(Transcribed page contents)
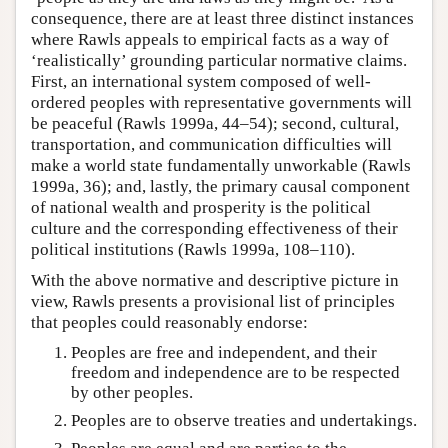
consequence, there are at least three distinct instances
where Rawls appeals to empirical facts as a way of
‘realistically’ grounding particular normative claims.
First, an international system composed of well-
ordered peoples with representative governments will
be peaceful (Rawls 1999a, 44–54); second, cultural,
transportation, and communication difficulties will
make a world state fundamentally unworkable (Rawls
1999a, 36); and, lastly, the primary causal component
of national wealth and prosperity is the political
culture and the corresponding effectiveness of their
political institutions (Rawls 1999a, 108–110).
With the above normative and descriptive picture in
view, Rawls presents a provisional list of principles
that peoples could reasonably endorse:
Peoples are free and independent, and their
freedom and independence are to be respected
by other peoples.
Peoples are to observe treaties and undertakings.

Assignment = From the data above, copy each line that holds "Rawls".

Response area =
where Rawls appeals to empirical facts as a way of
be peaceful (Rawls 1999a, 44–54); second, cultural,
make a world state fundamentally unworkable (Rawls
political institutions (Rawls 1999a, 108–110).
view, Rawls presents a provisional list of principles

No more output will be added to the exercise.